-- Your objective --
Write the lines below out exactly, dropping each picture.

-- Material provided --
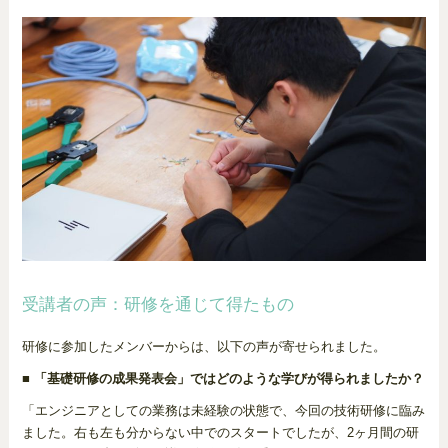
受講者の声：研修を通じて得たもの
研修に参加したメンバーからは、以下の声が寄せられました。
■ 「基礎研修の成果発表会」ではどのような学びが得られましたか？
「エンジニアとしての業務は未経験の状態で、今回の技術研修に臨み
ました。右も左も分からない中でのスタートでしたが、2ヶ月間の研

-- Expected answer --
受講者の声：研修を通じて得たもの
研修に参加したメンバーからは、以下の声が寄せられました。
■ 「基礎研修の成果発表会」ではどのような学びが得られましたか？
「エンジニアとしての業務は未経験の状態で、今回の技術研修に臨み
ました。右も左も分からない中でのスタートでしたが、2ヶ月間の研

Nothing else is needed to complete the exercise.